EXERCISE INSTRUCTIONS:
All of the lines below should be printed again exactly as they are.

----------

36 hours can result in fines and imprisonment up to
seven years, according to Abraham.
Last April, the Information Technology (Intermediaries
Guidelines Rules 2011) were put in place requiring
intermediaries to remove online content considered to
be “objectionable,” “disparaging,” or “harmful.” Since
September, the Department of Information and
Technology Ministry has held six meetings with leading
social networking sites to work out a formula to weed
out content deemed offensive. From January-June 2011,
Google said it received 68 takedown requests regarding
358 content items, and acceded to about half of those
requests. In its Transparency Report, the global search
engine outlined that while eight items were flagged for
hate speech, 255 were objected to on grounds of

----------

RESPONSE TO THIS EXERCISE:
36 hours can result in fines and imprisonment up to
seven years, according to Abraham.
Last April, the Information Technology (Intermediaries
Guidelines Rules 2011) were put in place requiring
intermediaries to remove online content considered to
be “objectionable,” “disparaging,” or “harmful.” Since
September, the Department of Information and
Technology Ministry has held six meetings with leading
social networking sites to work out a formula to weed
out content deemed offensive. From January-June 2011,
Google said it received 68 takedown requests regarding
358 content items, and acceded to about half of those
requests. In its Transparency Report, the global search
engine outlined that while eight items were flagged for
hate speech, 255 were objected to on grounds of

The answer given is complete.